[Dataset entries]
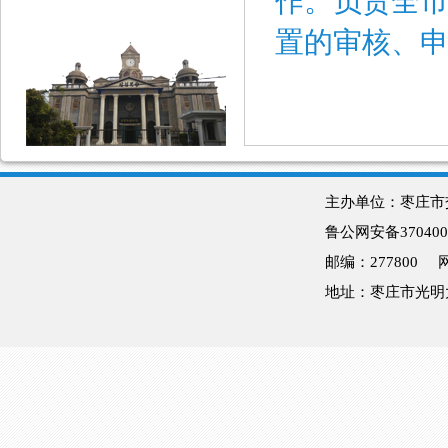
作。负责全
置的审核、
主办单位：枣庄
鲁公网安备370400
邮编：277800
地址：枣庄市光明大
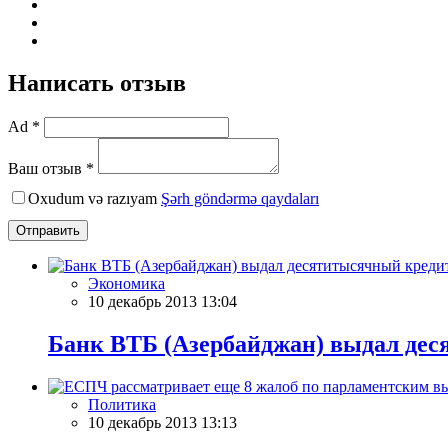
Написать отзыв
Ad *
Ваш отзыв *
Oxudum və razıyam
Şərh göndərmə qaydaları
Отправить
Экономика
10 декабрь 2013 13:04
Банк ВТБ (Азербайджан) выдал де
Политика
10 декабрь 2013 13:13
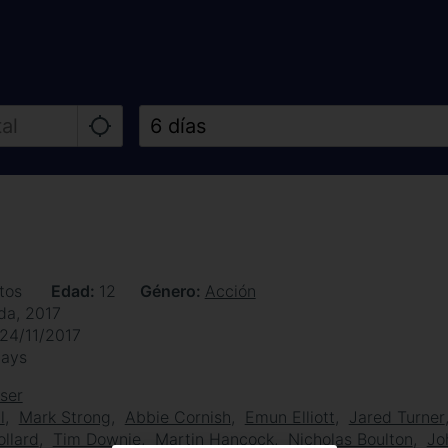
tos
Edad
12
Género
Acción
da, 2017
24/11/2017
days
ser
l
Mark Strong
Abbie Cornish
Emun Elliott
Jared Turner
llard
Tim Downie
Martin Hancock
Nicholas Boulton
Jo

Exercise details: The copy should start at the line that contains "10 декабрь 2013 13:04", end at the last line of the entries above, and match each line exactly, with pictures dropped.

Solution to this task:
10 декабрь 2013 13:04
Банк ВТБ (Азербайджан) выдал де
Политика
10 декабрь 2013 13:13
tos
Edad
12
Género
Acción
da, 2017
24/11/2017
days
ser
l
Mark Strong
Abbie Cornish
Emun Elliott
Jared Turner
llard
Tim Downie
Martin Hancock
Nicholas Boulton
Jo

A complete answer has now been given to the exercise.